Move the data file and script to a different folder and run the script from there. If it runs without a FileNotFoundError, the path is now relative and portable. A classmate should be able to run the script on their own machine without editing it.

Sentinel Values Not Removed

The following code reads the CO2 data but forgets to treat -999.99 as missing, so the chart shows a dramatic downward spike that is not in the published figure. Work with an LLM to add the missing filter and fix the chart.

i
import polars as pl
import altair as alt

COLUMN_NAMES = [
    "year", "month", "decimal_date", "average",
    "deseasonalized", "ndays", "std_dev", "uncertainty",
]

df = pl.read_csv(
    "alert_co2_monthly.csv",
    comment_prefix="#",
    has_header=False,
    new_columns=COLUMN_NAMES,
    null_values=[""],
)

print(f"Rows: {len(df)}")
print(f"CO\u2082 min: {df['average'].min():.2f}, max: {df['average'].max():.2f}")

chart = (
    alt.Chart(df.drop_nulls(subset=["average"]))
    .mark_line(color="steelblue", strokeWidth=1)
    .encode(
        x=alt.X("decimal_date:Q", title="Year"),
        y=alt.Y("average:Q", title="CO\u2082 Concentration (ppm)"),
    )
    .properties(title="Atmospheric CO\u2082 at Alert Station", width=700, height=350)
)
chart.save("alert_co2.png")
print("Saved alert_co2.png")
How do you know the fix worked?

After fixing, the printed CO2 minimum should be around 330 ppm (the 1975 value), not -999.99. The chart should show a smooth rising curve with a seasonal oscillation and no downward spikes.

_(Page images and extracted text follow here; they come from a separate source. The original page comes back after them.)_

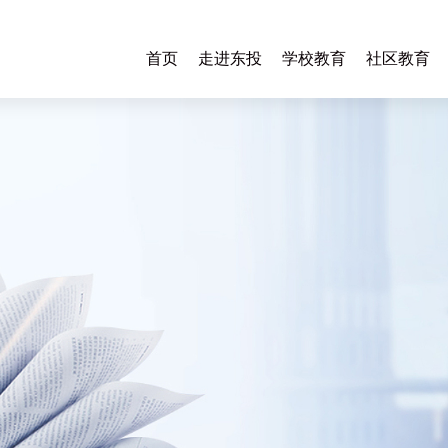
首页
走进东投
学校教育
社区教育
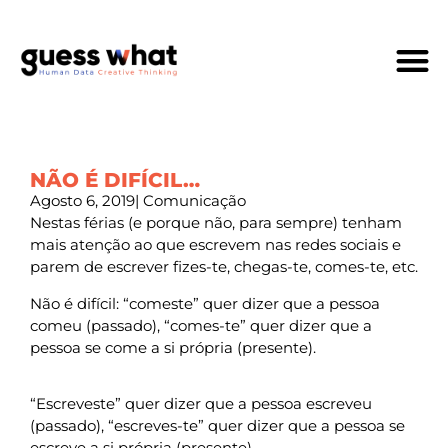
Quem Som
NÃO É DIFÍCIL…
Agosto 6, 2019
|
Comunicação
Nestas férias (e porque não, para sempre) tenham
mais atenção ao que escrevem nas redes sociais e
parem de escrever fizes-te, chegas-te, comes-te, etc.
Não é difícil: “comeste” quer dizer que a pessoa
comeu (passado), “comes-te” quer dizer que a
pessoa se come a si própria (presente).
“Escreveste” quer dizer que a pessoa escreveu
(passado), “escreves-te” quer dizer que a pessoa se
escreve a si própria (presente).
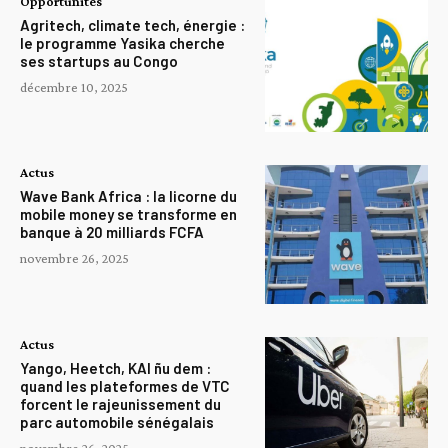
Opportunites
Agritech, climate tech, énergie :
le programme Yasika cherche
ses startups au Congo
décembre 10, 2025
Actus
Wave Bank Africa : la licorne du
mobile money se transforme en
banque à 20 milliards FCFA
novembre 26, 2025
Actus
Yango, Heetch, KAI ñu dem :
quand les plateformes de VTC
forcent le rajeunissement du
parc automobile sénégalais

Using a Variable Before It Is Defined

The following script crashes with a NameError on its first print statement. Work with an LLM to explain why the error happens and reorder the lines to fix it.

i
import polars as pl

COLUMN_NAMES = [
    "year", "month", "decimal_date", "average",
    "deseasonalized", "ndays", "std_dev", "uncertainty",
]

# This line uses df_clean before it is defined below.
print(f"CO\u2082 range: {df_clean['average'].min():.1f}\u2013{df_clean['average'].max():.1f} ppm")

df = pl.read_csv(
    "alert_co2_monthly.csv",
    comment_prefix="#",
    has_header=False,
    new_columns=COLUMN_NAMES,
    null_values=["-999.99", "-1"],
)
df_clean = df.drop_nulls(subset=["average"])
print(f"Rows after removing missing values: {len(df_clean)}")
How do you know the fix worked?

The script should run from top to bottom without any errors. After fixing, the CO2 range printed at the top should match the range computed at the bottom. This error is the script-level equivalent of running notebook cells out of order.

Recording the Environment

The following code reads and summarises the CO2 data but does not record which versions of Python, Polars, and Altair were used. Work with an LLM to extend it to print those version numbers.

i
import polars as pl
import altair as alt

COLUMN_NAMES = [
    "year", "month", "decimal_date", "average",
    "deseasonalized", "ndays", "std_dev", "uncertainty",
]

df = pl.read_csv(
    "alert_co2_monthly.csv",
    comment_prefix="#",
    has_header=False,
    new_columns=COLUMN_NAMES,
    null_values=["-999.99", "-1"],
)
df = df.drop_nulls(subset=["average"])

print(f"Rows: {len(df)}, Date range: {df['year'].min()}\u2013{df['year'].max()}")
print(f"CO\u2082 range: {df['average'].min():.1f}\u2013{df['average'].max():.1f} ppm")
# TODO: print the versions of Python, Polars, and Altair being used,
# so that anyone re-running this analysis can confirm they have the same environment
How do you know the addition is correct?

Run pip show polars altair in the terminal and compare the versions it reports to the ones your script prints. They should match exactly.